▸ **WHAT YOU NEED TO DO**
Collect all lines from the listing that include the string "البرز".

*** Block opens ***

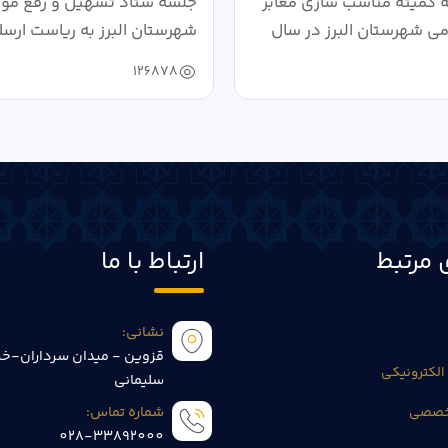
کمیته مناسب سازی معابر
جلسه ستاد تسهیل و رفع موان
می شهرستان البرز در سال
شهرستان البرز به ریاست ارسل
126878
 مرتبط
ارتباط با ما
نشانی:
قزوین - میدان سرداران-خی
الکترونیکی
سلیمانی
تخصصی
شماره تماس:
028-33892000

*** Block closes ***
*** Block opens ***

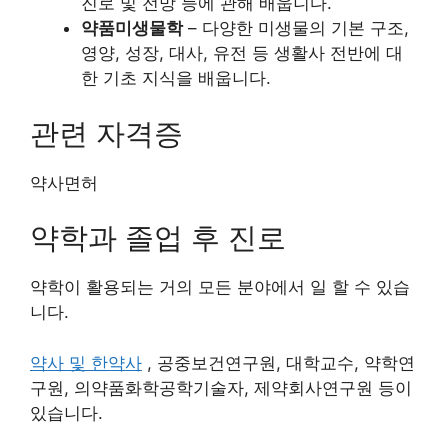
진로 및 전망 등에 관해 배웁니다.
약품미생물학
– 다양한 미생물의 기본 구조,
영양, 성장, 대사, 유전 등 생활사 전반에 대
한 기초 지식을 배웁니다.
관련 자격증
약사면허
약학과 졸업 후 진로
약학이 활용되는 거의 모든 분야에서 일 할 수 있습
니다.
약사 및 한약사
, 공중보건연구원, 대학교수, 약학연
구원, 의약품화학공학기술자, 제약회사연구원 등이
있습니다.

*** Block closes ***

▸ **TASK RESULT**
می شهرستان البرز در سال
شهرستان البرز به ریاست ارسل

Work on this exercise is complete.